Immediately before the transaction described
above, the Acquirer and its joint actor (Robert Cudney) held an
aggregate of 4,620,357 common shares of the Company. Of these
totals, 4,495,357 common shares were held by the Acquirer directly,
and 125,000 common shares were held by its joint actor,
representing approximately 9.7% of the issued and outstanding
common shares of the Company. Upon completion of the
transaction described above, the Acquirer, together with its joint
actor, own and control an aggregate of 4,783,357 common shares of
the Company (of which the 4,658,357 Owned Shares are owned by the
Acquirer directly and 125,000 common shares are owned by its joint
actor), representing approximately 10.1% of the issued and
outstanding common shares of the Company as of July 3, 2019
immediately following the transaction described above.
The Subject Shares were acquired through the
facilities of the stock exchange. The holdings of securities
of the Company by the Acquirer and its joint actor are managed for
investment purposes, and the Acquirer and its joint actor could
increase or decrease their investments in the Company at any time,
or continue to maintain their current investment position,
depending on market conditions or any other relevant factor. The
aggregate consideration payable for the Subject Shares was
$64,645.00, calculated as an aggregate of 163,000 Subject Shares
acquired at a purchase price of $0.40 per share.

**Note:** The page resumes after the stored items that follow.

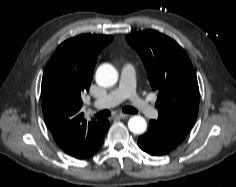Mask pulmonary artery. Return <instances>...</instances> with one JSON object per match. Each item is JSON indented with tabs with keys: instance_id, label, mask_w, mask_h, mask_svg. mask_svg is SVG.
<instances>
[{
	"instance_id": "1",
	"label": "pulmonary artery",
	"mask_w": 236,
	"mask_h": 187,
	"mask_svg": "<svg viewBox=\"0 0 236 187\" xmlns=\"http://www.w3.org/2000/svg\"><path fill=\"white\" fill-rule=\"evenodd\" d=\"M136 71L132 64H125L121 69V79L117 88L109 92L103 98L93 102L96 108H109L129 99L134 108L147 118L157 115L155 107L145 99L141 98L135 90Z\"/></svg>"
}]
</instances>
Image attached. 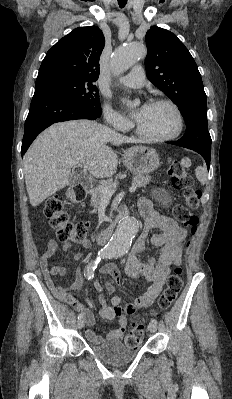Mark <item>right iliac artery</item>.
I'll use <instances>...</instances> for the list:
<instances>
[{
	"instance_id": "right-iliac-artery-1",
	"label": "right iliac artery",
	"mask_w": 232,
	"mask_h": 399,
	"mask_svg": "<svg viewBox=\"0 0 232 399\" xmlns=\"http://www.w3.org/2000/svg\"><path fill=\"white\" fill-rule=\"evenodd\" d=\"M102 258H103L102 256H97L94 260H92L85 266L84 275L88 280L93 279L94 271L97 268V265L99 264V262L101 261ZM77 318H78V320H82L83 315L79 314Z\"/></svg>"
}]
</instances>
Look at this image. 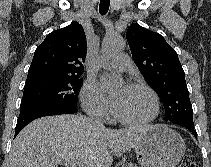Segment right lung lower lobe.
<instances>
[{
  "label": "right lung lower lobe",
  "mask_w": 211,
  "mask_h": 167,
  "mask_svg": "<svg viewBox=\"0 0 211 167\" xmlns=\"http://www.w3.org/2000/svg\"><path fill=\"white\" fill-rule=\"evenodd\" d=\"M76 112V107L56 105L35 107L21 111L16 124L15 137L27 124L39 117L61 114H73Z\"/></svg>",
  "instance_id": "obj_1"
}]
</instances>
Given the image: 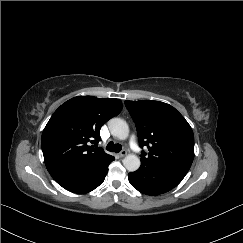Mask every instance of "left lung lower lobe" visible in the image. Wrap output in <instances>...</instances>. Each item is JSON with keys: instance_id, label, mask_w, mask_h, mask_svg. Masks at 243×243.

The trade was effected in reliance upon the
exemption contained in Section 2.3 of National Instrument 45-106 on
the basis that the Acquirer is an “accredited investor” as defined
herein.
Additional Information
A copy of the applicable securities report filed
in connection with the matters set forth above may be obtained by
contacting:
Brent Peters – Director and VP Finance141 Adelaide
Street West, Suite 301Toronto, Ontario M5H 3L5tel:
416-628-5901
Neither the TSX Venture Exchange nor its
Regulation Services Provider (as that term is defined in the
policies of the TSX Venture Exchange) accepts responsibility for
the adequacy or accuracy of this release.